Planning to continue but funding conversation will be delayed

Posted

The city of Golden will continue with the planning process for the Heart of Golden project but on a more elongated and open-ended timeline, the Golden City Council indicated at its April 23 meeting.

During the meeting, the city council engaged in a discussion about the best way to proceed with the project in light of COVID-19 and the impacts it has and will on the city and its residents. Deputy city manager Carly Lorentz and Community Economic and Development Director Steve Glueck had previously sent the council a memo asking it to provide direction to staff on how to proceed with the process.

Heart of Golden 2020 is a project that aims to consider how a 7.27-acre corridor of land surrounding Clear Creek can be enhanced and put to new civic uses following the city’s purchase of a large office building at 311 10th Street from MillerCoors. The planning process kicked off earlier this year with visioning workshops where residents were able to suggest ideas for future uses of the corridor.

On March 11, the first of two refining workshops at which residents were able to respond to four concepts for the corridor created based on major themes that emerged during the visioning workshops was held.
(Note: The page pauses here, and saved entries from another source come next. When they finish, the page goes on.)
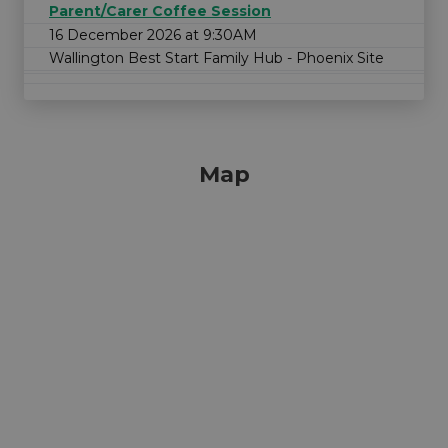
Parent/Carer Coffee Session
16 December 2026 at 9:30AM
Wallington Best Start Family Hub - Phoenix Site
Map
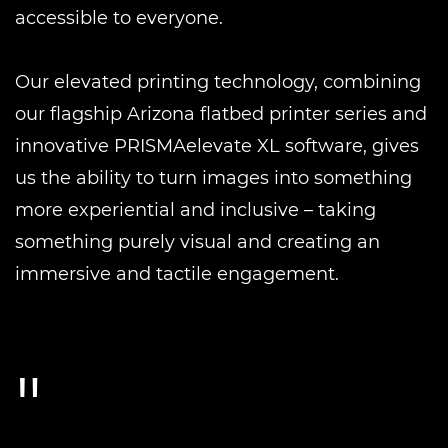
accessible to everyone.
Our elevated printing technology, combining
our flagship Arizona flatbed printer series and
innovative PRISMAelevate XL software, gives
us the ability to turn images into something
more experiential and inclusive – taking
something purely visual and creating an
immersive and tactile engagement.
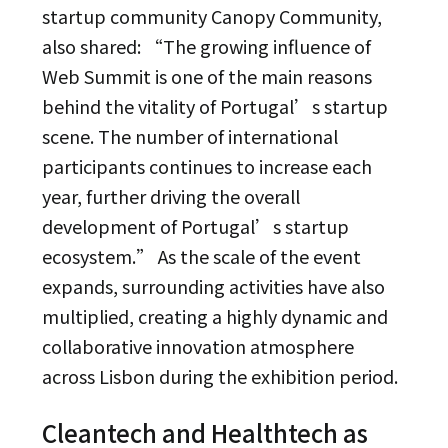
startup community Canopy Community,
also shared: “The growing influence of
Web Summit is one of the main reasons
behind the vitality of Portugal’s startup
scene. The number of international
participants continues to increase each
year, further driving the overall
development of Portugal’s startup
ecosystem.” As the scale of the event
expands, surrounding activities have also
multiplied, creating a highly dynamic and
collaborative innovation atmosphere
across Lisbon during the exhibition period.
Cleantech and Healthtech as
A second refining workshop planned for April 8 was canceled because of the epidemic.

The process was then set to continue with more workshops in May and June where the community would ultimately develop a plan for the corridor and how it could be paid for with an eye toward possibly going to the voters to fund the project this November.

But in their memo to the council, Lorentz and Glueck recommended extending the refining portion of the process into the summer to provide more time to gather input while “delaying more in-depth funding conversations for 2021, 2022 or whenever is more appropriate.” The selecting phase, at which a final plan would be chosen, would also be moved into fall or winter to provide time to “gather more feedback and produce a plan that we could continue to work on through next year.

The memo read: “Staff believes this option maintains momentum and gives the community space to adjust to a new normal. Staff is prepared to continue the project virtually and we are thankful for our strong digital engagement foundation that can support our future needs.”

Members of the council expressed support for that plan and sited the need to be realistic and flexible in moving forward with the process with a desire not to lose the project and momentum the project has achieved.

During the discussion, councilman Rob Reed also argued that it is important for the refining process to be able to continue in-person, although Mayor Laura Weinberg urged the council and staff to remain flexible about how the process could continue virtually or with smaller meetings.

Many staff also expressed supporting for extending the process in order to provide more time for Golden to come to grips with the fallout of COVID-19 while at the same time giving residents an opportunity to plan for Golden’s future beyond the pandemic.

“Planning is an act of hope so if we can think about where we want to move with the city, I think that’s good and encouraging to people,” said councilwoman JJ Trout.